Prevalence of pudendal neuropathy in fecal incontinence. Results of a prospective study.Dis Colon Rectum. 1995 Sep; 38(9):952-8.DC
A prospective study was made of the prevalence and associations of pudendal neuropathy in 96 patients with fecal incontinence (72 females and 24 males).
Clinical exploration, perineal level measurement, anorectal manometry, and electrophysiologic evaluations (pudendal nerve terminal motor latency (PNTML) and external sphincter fiber density (FD)) were performed.
Pudendal neuropathy (defined as PNTML > 2.2 ms or FD > 1.65) was found in 67 patients (69.8 percent) and was more common in females (75 percent) than in males (50 percent; P = 0.05).
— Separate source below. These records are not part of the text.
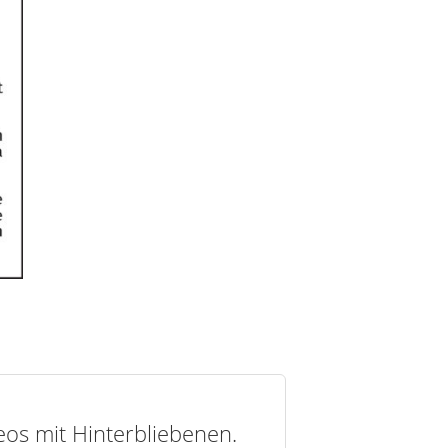
deos mit Hinterbliebenen.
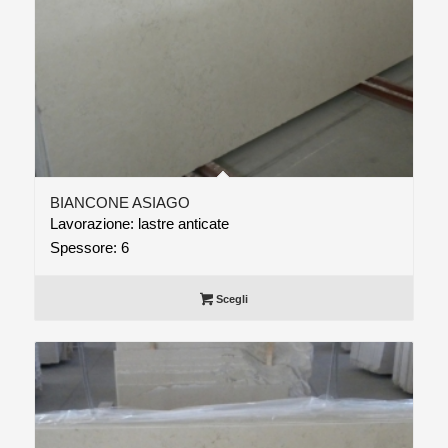
BIANCONE ASIAGO
Lavorazione: lastre anticate
Spessore: 6
Scegli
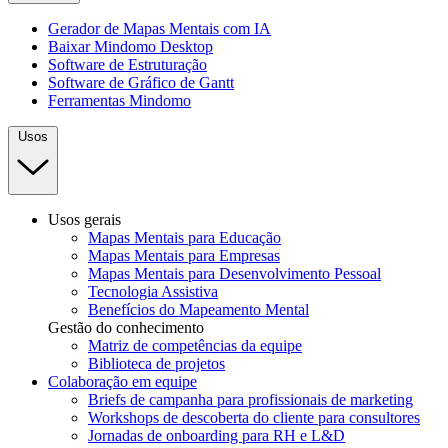
Gerador de Mapas Mentais com IA
Baixar Mindomo Desktop
Software de Estruturação
Software de Gráfico de Gantt
Ferramentas Mindomo
Usos
Usos gerais
Mapas Mentais para Educação
Mapas Mentais para Empresas
Mapas Mentais para Desenvolvimento Pessoal
Tecnologia Assistiva
Benefícios do Mapeamento Mental
Gestão do conhecimento
Matriz de competências da equipe
Biblioteca de projetos
Colaboração em equipe
Briefs de campanha para profissionais de marketing
Workshops de descoberta do cliente para consultores
Jornadas de onboarding para RH e L&D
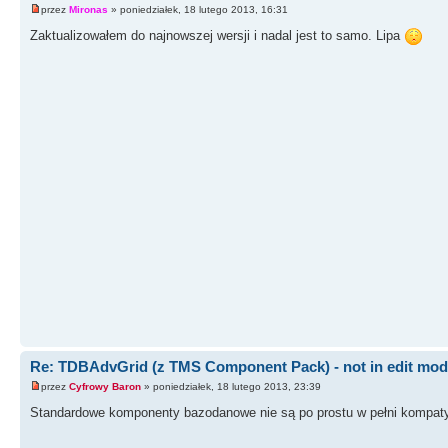
przez
Mironas
» poniedziałek, 18 lutego 2013, 16:31
Zaktualizowałem do najnowszej wersji i nadal jest to samo. Lipa
Re: TDBAdvGrid (z TMS Component Pack) - not in edit mo
przez
Cyfrowy Baron
» poniedziałek, 18 lutego 2013, 23:39
Standardowe komponenty bazodanowe nie są po prostu w pełni kompatybi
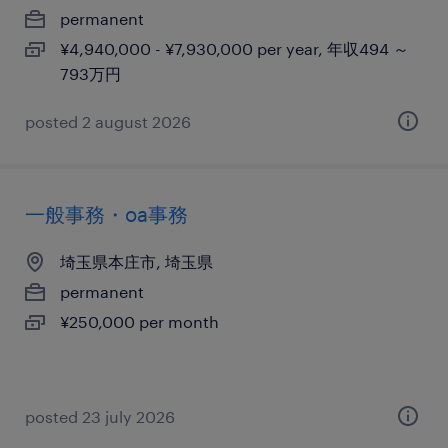
permanent
¥4,940,000 - ¥7,930,000 per year, 年収494 ～
793万円
posted 2 august 2026
一般事務・oa事務
埼玉県本庄市, 埼玉県
permanent
¥250,000 per month
posted 23 july 2026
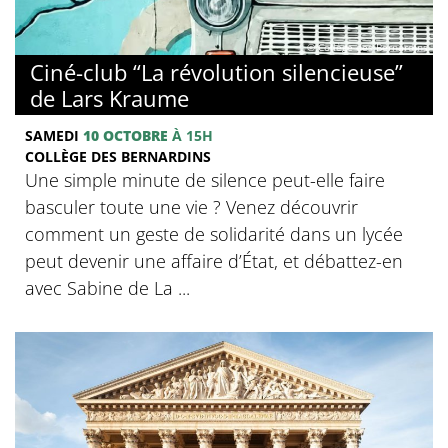
© Collège des Bernardins
Ciné-club “La révolution silencieuse”
de Lars Kraume
SAMEDI
10 OCTOBRE
À 15H
COLLÈGE DES BERNARDINS
Une simple minute de silence peut-elle faire
basculer toute une vie ? Venez découvrir
comment un geste de solidarité dans un lycée
peut devenir une affaire d’État, et débattez-en
avec Sabine de La ...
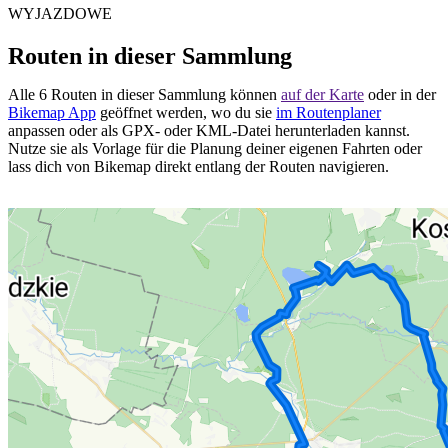
WYJAZDOWE
Routen in dieser Sammlung
Alle 6 Routen in dieser Sammlung können
auf der Karte
oder in der
Bikemap App
geöffnet werden, wo du sie
im Routenplaner
anpassen oder als GPX- oder KML-Datei herunterladen kannst.
Nutze sie als Vorlage für die Planung deiner eigenen Fahrten oder
lass dich von Bikemap direkt entlang der Routen navigieren.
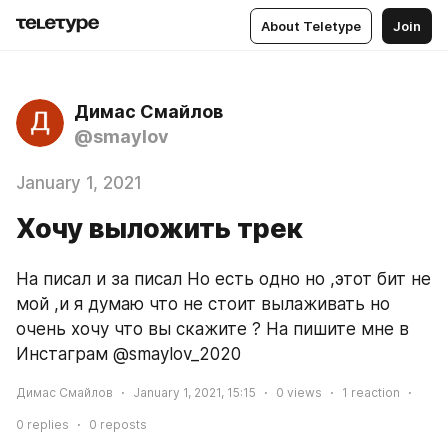
About Teletype
Join
Димас Смайлов
@smaylov
January 1, 2021
Хочу выложить трек
На писал и за писал Но есть одно но ,этот бит не 
мой ,и я думаю что не стоит вылаживать но 
очень хочу что вы скажите ? На пишите мне в 
Инстаграм @smaylov_2020
Димас Смайлов
January 1, 2021, 15:15
0
views
1
reaction
0
replies
0
reposts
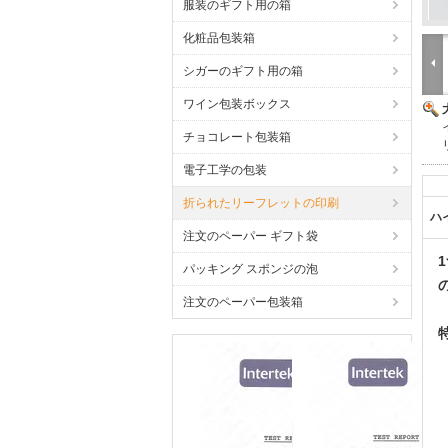
服装のギフト用の箱
化粧品包装箱
シガーのギフト用の箱
ワイン包装ボックス
チョコレート包装箱
電子工学の包装
折られたリーフレットの印刷
ハ
注文のペーパー ギフト袋
パッキング スポンジの泡
注文のペーパー包装箱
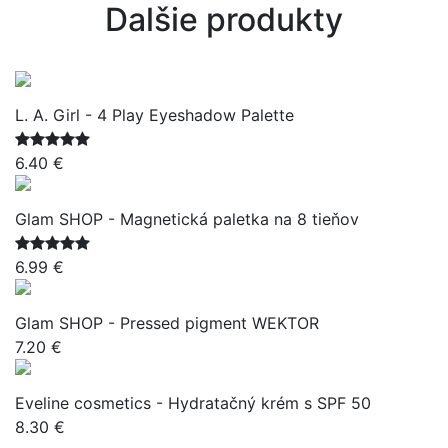
Dalšie produkty
L. A. Girl - 4 Play Eyeshadow Palette
6.40 €
Glam SHOP - Magnetická paletka na 8 tieňov
6.99 €
Glam SHOP - Pressed pigment WEKTOR
7.20 €
Eveline cosmetics - Hydratačný krém s SPF 50
8.30 €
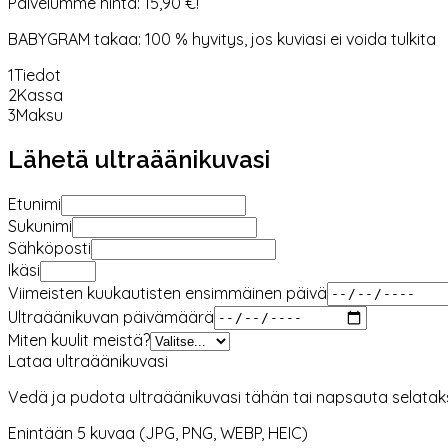
Palvelumme hinta: 15,90 €!
BABYGRAM takaa: 100 % hyvitys, jos kuviasi ei voida tulkita
1
Tiedot
2
Kassa
3
Maksu
Lähetä ultraäänikuvasi
Etunimi
Sukunimi
Sähköposti
Ikäsi
Viimeisten kuukautisten ensimmäinen päivä
Ultraäänikuvan päivämäärä
Miten kuulit meistä?
Lataa ultraäänikuvasi
Vedä ja pudota ultraäänikuvasi tähän tai napsauta selatak
Enintään 5 kuvaa (JPG, PNG, WEBP, HEIC)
Pudendal neuropathy was also more frequent in patients with pathologic perineal descent (85 percent vs. 55 percent; P < 0.01) or exhibiting risk factors such as difficult labor or excessive defecatory straining (P < 0.01). Perineal level at staining correlated inversely with both PNTML and FD (P < 0.01). Manometric findings suggested greater external anal sphincter damage in patients with pudendal neuropathy than in those suffering fecal incontinence but no neuropathy (P < 0.05). Pressure caused by the striated anal sphincter was also inversely correlated to PNTML. Pudendal neuropathy was encountered in 37 of 33 (58.7 percent) patients with sphincter injury vs. in 31 of 33 (93.9 percent) patients with idiopathic fecal incontinence (P < 0.01).
Pudendal neuropathy is an etiologic or associated factor often present in patients with fecal incontinence. In this sense, clinical, perineometric, and manometric findings correlate with pudendal neuropathy, though such explorations do not suffice to detect it.